I hadn't properly tied my right boot, and it felt on every step as if I was about to lift myself right out of it. But I couldn't turn back, and I couldn't stop.
The freshly fallen snow was untouched before me, the winter "blanket" we mention all too often. I've spent many hours this year searching for tracks in the snow on my daily walks, but today, there just was nothing to find. I was blazing a trail.
From time to time, I was forced to hop onto a ridge of snow, as I heard noises to my rear, and I wanted to see what they were. The sky was slate gray from end to end, but the snow had finally stopped for the day, after leaving about seven inches on top of whatever it was that was left from all the other storms. And there's more on the way later this week.
Onward I pushed, one task in mind, one goal to reach. I looked both ways and crossed the major trail through the area. Although the snow was relatively light, I had no idea what was underfoot with every move forward. I slipped and slid, but then, finally I found the quarry for which I had been searching: the mailbox. It had been eight minutes.

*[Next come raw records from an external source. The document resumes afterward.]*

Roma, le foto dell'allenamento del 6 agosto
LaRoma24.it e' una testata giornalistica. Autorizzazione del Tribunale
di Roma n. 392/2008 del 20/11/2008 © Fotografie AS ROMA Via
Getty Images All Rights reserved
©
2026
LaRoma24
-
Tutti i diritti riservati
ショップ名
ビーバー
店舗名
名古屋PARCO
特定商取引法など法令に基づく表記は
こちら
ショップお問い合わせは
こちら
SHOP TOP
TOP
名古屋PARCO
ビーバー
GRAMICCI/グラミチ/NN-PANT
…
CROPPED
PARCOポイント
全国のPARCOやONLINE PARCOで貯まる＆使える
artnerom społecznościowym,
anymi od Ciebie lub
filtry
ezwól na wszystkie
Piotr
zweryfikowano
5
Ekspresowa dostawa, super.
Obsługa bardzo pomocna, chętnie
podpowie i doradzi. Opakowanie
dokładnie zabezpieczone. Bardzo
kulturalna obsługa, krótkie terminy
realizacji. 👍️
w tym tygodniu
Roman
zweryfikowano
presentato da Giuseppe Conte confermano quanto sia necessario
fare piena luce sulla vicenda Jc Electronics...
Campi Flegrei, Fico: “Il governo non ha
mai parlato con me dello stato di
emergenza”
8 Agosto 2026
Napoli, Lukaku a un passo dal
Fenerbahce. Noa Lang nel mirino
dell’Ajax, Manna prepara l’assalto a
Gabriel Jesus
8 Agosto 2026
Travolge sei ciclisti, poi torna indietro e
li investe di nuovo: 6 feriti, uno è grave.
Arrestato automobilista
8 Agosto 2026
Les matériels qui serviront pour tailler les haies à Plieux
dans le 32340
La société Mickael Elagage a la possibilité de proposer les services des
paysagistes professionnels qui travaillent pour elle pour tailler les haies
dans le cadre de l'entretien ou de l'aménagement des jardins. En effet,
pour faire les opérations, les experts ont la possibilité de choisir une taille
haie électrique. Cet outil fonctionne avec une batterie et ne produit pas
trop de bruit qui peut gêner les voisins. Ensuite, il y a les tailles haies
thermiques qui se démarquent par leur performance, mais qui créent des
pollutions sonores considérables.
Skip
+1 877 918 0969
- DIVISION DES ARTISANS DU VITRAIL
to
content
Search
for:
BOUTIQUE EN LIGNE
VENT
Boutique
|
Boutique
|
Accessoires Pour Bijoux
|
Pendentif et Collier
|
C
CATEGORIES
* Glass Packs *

Down with a cold that developed late yesterday afternoon, I figured I should stick close to home. Doesn't it always happen this way? I have a day off from work, so I caught a cold and seven inches of snow fell throughout the day. A thought struck me as I walked, or, rather, as I paused to watch a red-tailed hawk fly overhead. Is this stretch of bad weather for the northeast a reflection of the economoic downturn? World War II was known for bad weather globally. The Great Depression was marked by the "dust bowl" years, when farmers out west couldn't grow anything because of unusually arid conditions and terrible dust storms. And during the Middle Ages, as one of my favorite professors at UMASS used to say, the weather was up in the air.
Too much thinking. Time to go beat the cold.
Time: 30 minutes.
New species: None.
Stranger hellos: 2 (32)
More accomplishments for the day: shoveled out both cars; read 50 pages in Beavertail Light Station by Varoujan Karentz; answered dozens of emails that have been waiting for my attention.